Mémoires de la ville de Dourdan/Lettres d’amortissement pour le Prieur de Dourdan
Lettres d’admortiſſement pour le Prieur de Dourdan.
Admortiſſement de la rente de quatre-vingts liures pariſis, & confirmation du droict de chaſſe.
Louys Comte d’Eſtampes & Seigneur de Lunel : A tous ceux qui ces preſentes lettres verront, ſalut.
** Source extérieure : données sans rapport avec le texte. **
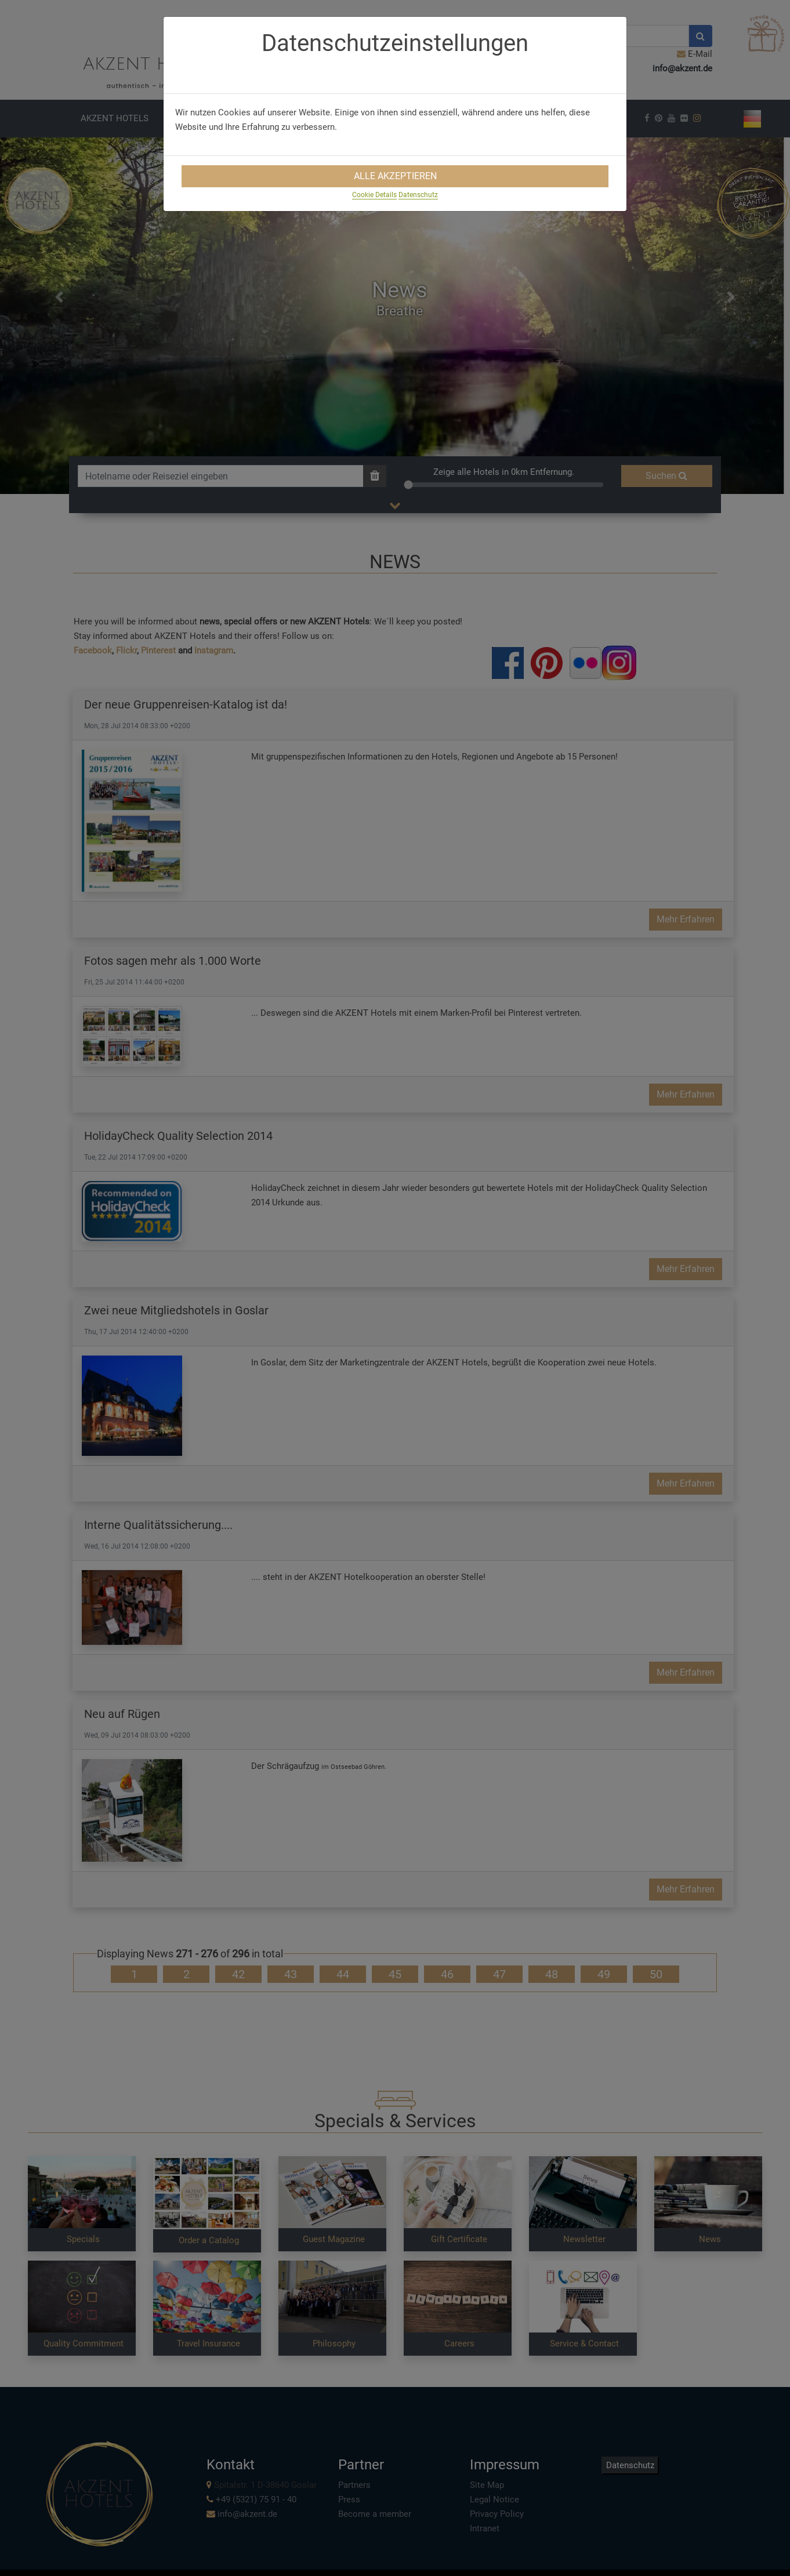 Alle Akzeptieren (395, 175)
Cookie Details (374, 195)
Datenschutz (418, 195) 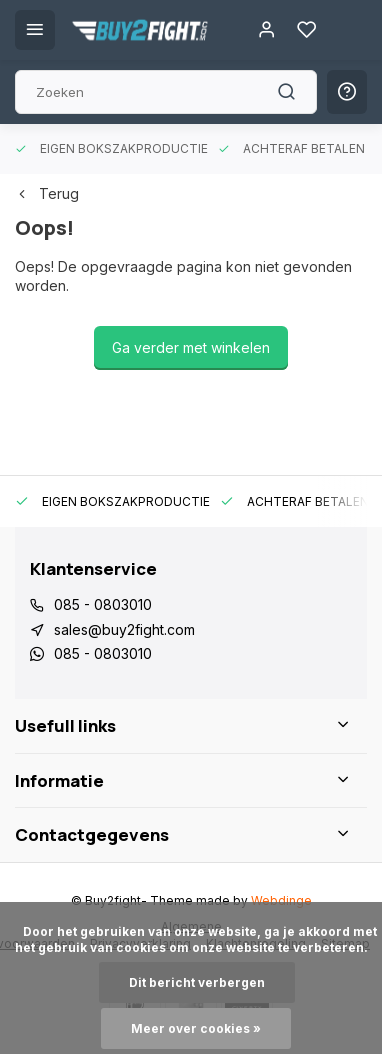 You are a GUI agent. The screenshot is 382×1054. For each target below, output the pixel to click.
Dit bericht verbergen (197, 982)
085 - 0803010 (103, 604)
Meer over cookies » (196, 1028)
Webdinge (281, 900)
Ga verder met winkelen (191, 347)
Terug (47, 193)
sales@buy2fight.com (124, 629) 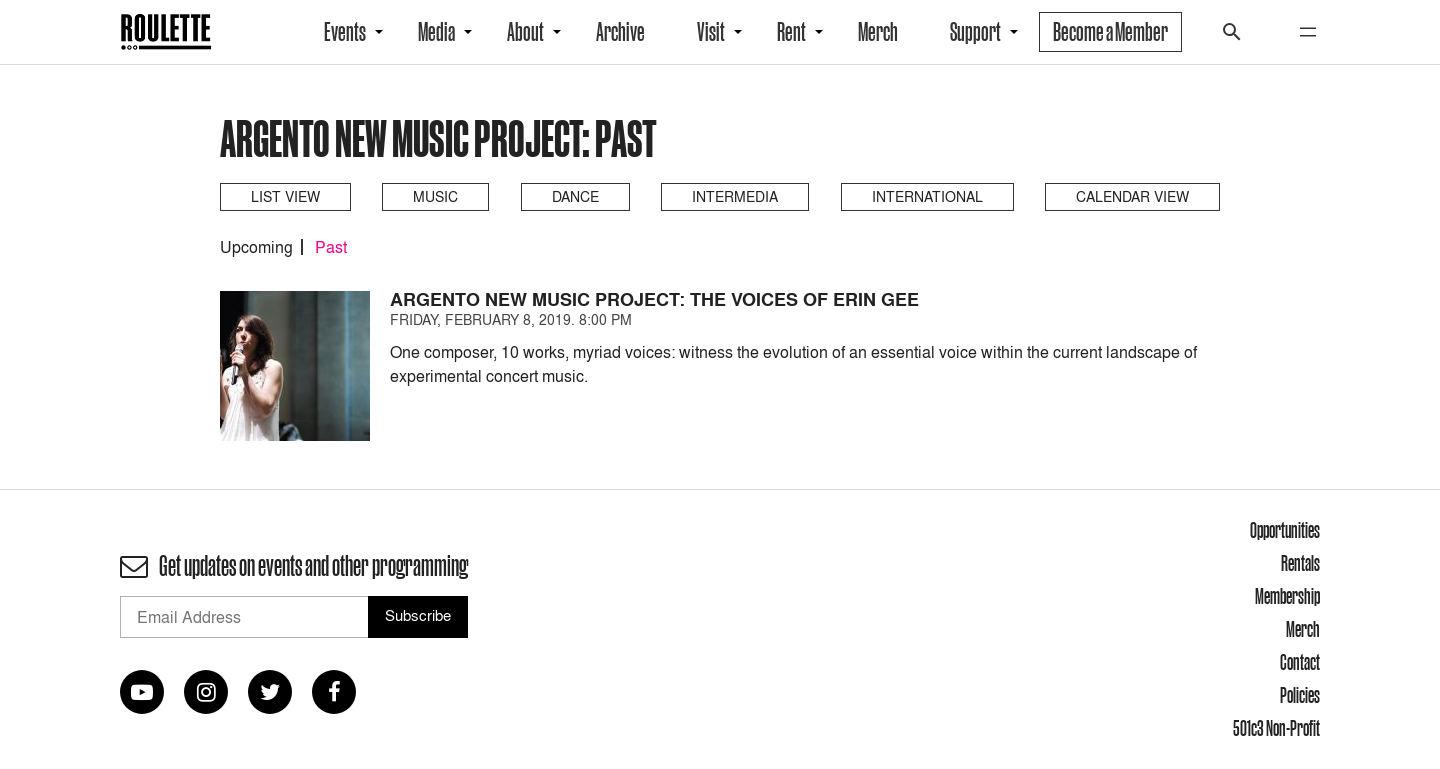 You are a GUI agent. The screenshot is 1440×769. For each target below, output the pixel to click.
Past (331, 247)
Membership (1287, 596)
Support (975, 32)
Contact (1300, 662)
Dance (575, 196)
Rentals (1300, 563)
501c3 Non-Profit (1276, 728)
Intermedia (735, 196)
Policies (1300, 695)
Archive (620, 32)
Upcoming (256, 247)
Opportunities (1285, 530)
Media (436, 32)
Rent (791, 32)
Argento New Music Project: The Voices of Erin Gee (654, 299)
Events (345, 32)
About (525, 32)
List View (285, 196)
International (927, 196)
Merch (878, 32)
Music (435, 196)
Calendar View (1132, 196)
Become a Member (1110, 32)
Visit (711, 32) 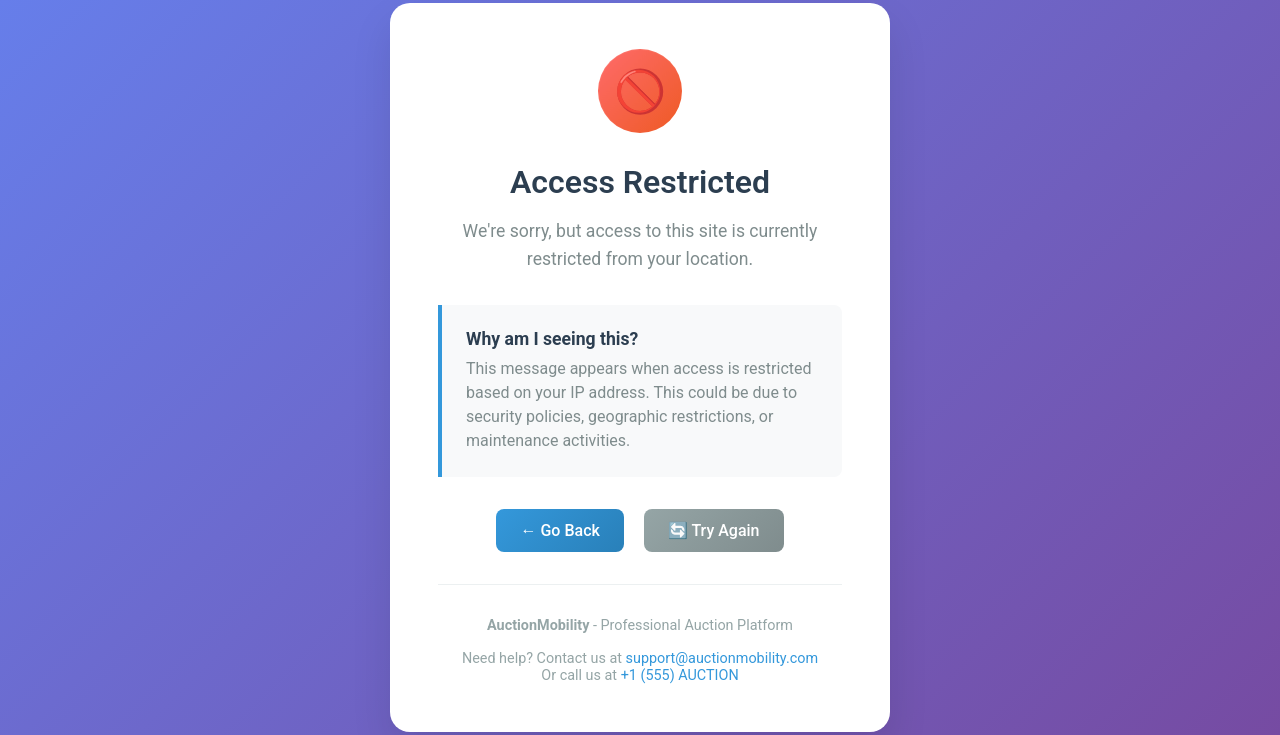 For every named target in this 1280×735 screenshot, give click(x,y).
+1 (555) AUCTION (680, 675)
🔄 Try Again (714, 530)
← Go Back (559, 530)
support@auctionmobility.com (722, 658) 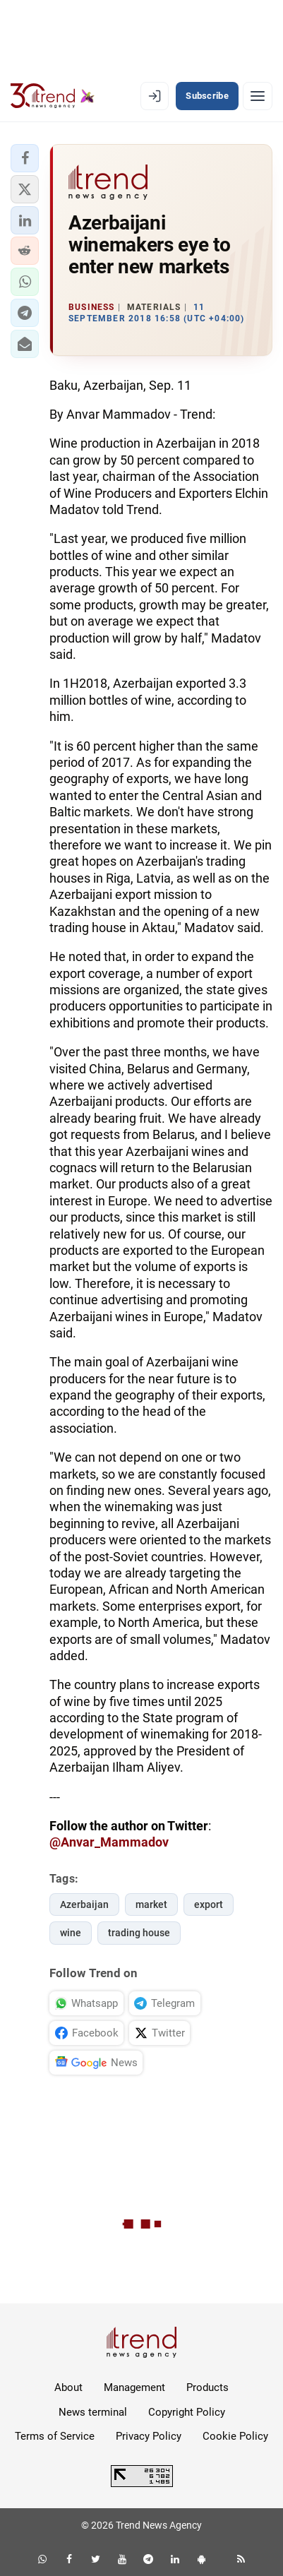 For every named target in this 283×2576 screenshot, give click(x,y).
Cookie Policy (235, 2436)
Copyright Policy (186, 2412)
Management (134, 2387)
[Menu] (257, 96)
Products (207, 2387)
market (151, 1904)
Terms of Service (55, 2436)
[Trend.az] (53, 96)
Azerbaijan (84, 1904)
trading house (139, 1932)
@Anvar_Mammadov (109, 1842)
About (68, 2387)
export (208, 1904)
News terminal (93, 2412)
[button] (24, 158)
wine (70, 1932)
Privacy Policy (148, 2436) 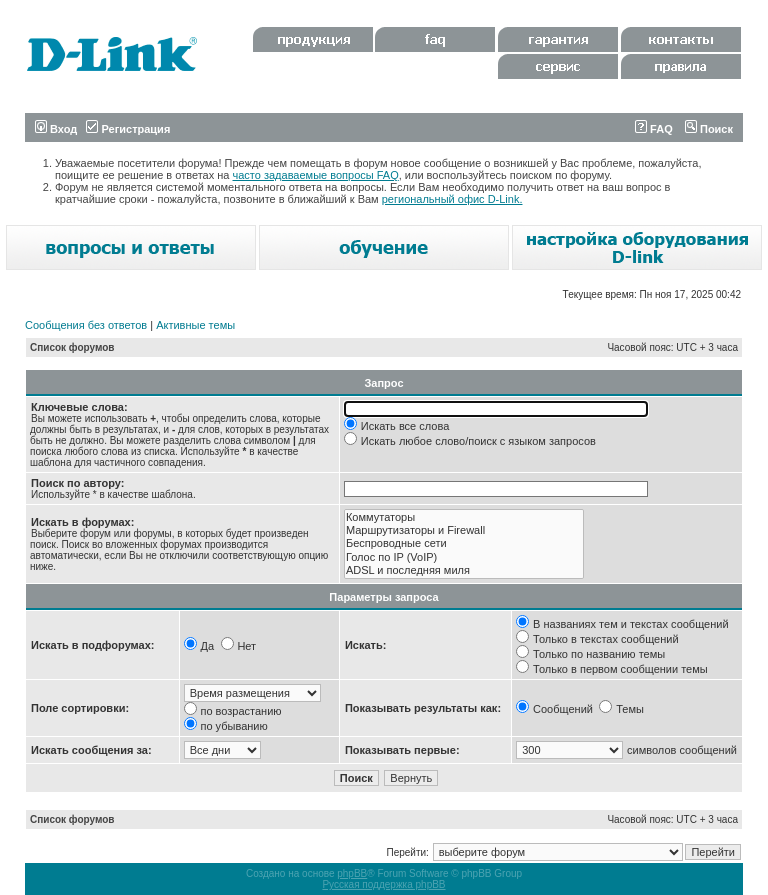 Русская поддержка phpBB (383, 884)
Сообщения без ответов (86, 325)
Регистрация (128, 129)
Comme des long temps à noſtre tres cher ſeigneur & ayeul dont Dieu ait l’ame, Monſeigneur Loys Comte d’Eureux, lors ſeigneur de Dourdan, ſçachant & conſiderant pluſieurs grands griefs & dommages que les beſtes de ſa garenne lors eſtant à Dourdan, faiſoient aux gens d’Egliſe, clercs, nobles, bourgeois & habitans de ladite ville de Dourdan & parroiſſe de ſainct Germain, de ſainct Pere, & de la Chappelle ſaincte Meſme, & en leurs heritages, leſquels griefs & dommages ils ne pouuoient plus ſupporter ſans laiſſier leſdits heritages & partir du pays : A iceux, à leur ſupplication, & meu de pitié enuers eux, octroya que ladite garenne, quant aux beſtes à pied clos, cheiſt du tout à touſiours perdurablement en leurs terres gaignables, vignes, prez, couſtils, & en tous les autres heritages qu’ils ont ou terrouer de Dourdan & ez trois parroiſſes deſſuſdites, en tous les friſches qu’ils ont enclos entre leurs vignes & terres gaignables, parmy ce qu’ils deuoient rendre & payer chaſcun an à luy & à ſes ſucceſſeurs, ou chaſtel de Dourdan le iour de la feſte aux Mors quatre-vingts liures pariſis de rente, leſquels ils luy aſſignerent chacun pour ſa portion ſur les heritages ſituez audit terrouer de Dourdan & ez trois parroiſſes deſſuſdites & ez appartenances, deſquels heritages chaſcune piece fut chargée par portion de ladite rente de quatre-vingts liures pariſis : Et auec ce leur octroya qu’ils peuſſent chacier en leurs terres, vignes, prez, jardins & autres heritages en la forme & maniere & conditions plus à plein contenuës ez lettres ou priuilege ſur ce fait & ſcellé en lacs de ſoye & cire vermeille, dont la teneur enſuit. Loys fils de Roy de France, Comte d’Eureux : A tous ceux qui verront ces preſentes lettres, &c.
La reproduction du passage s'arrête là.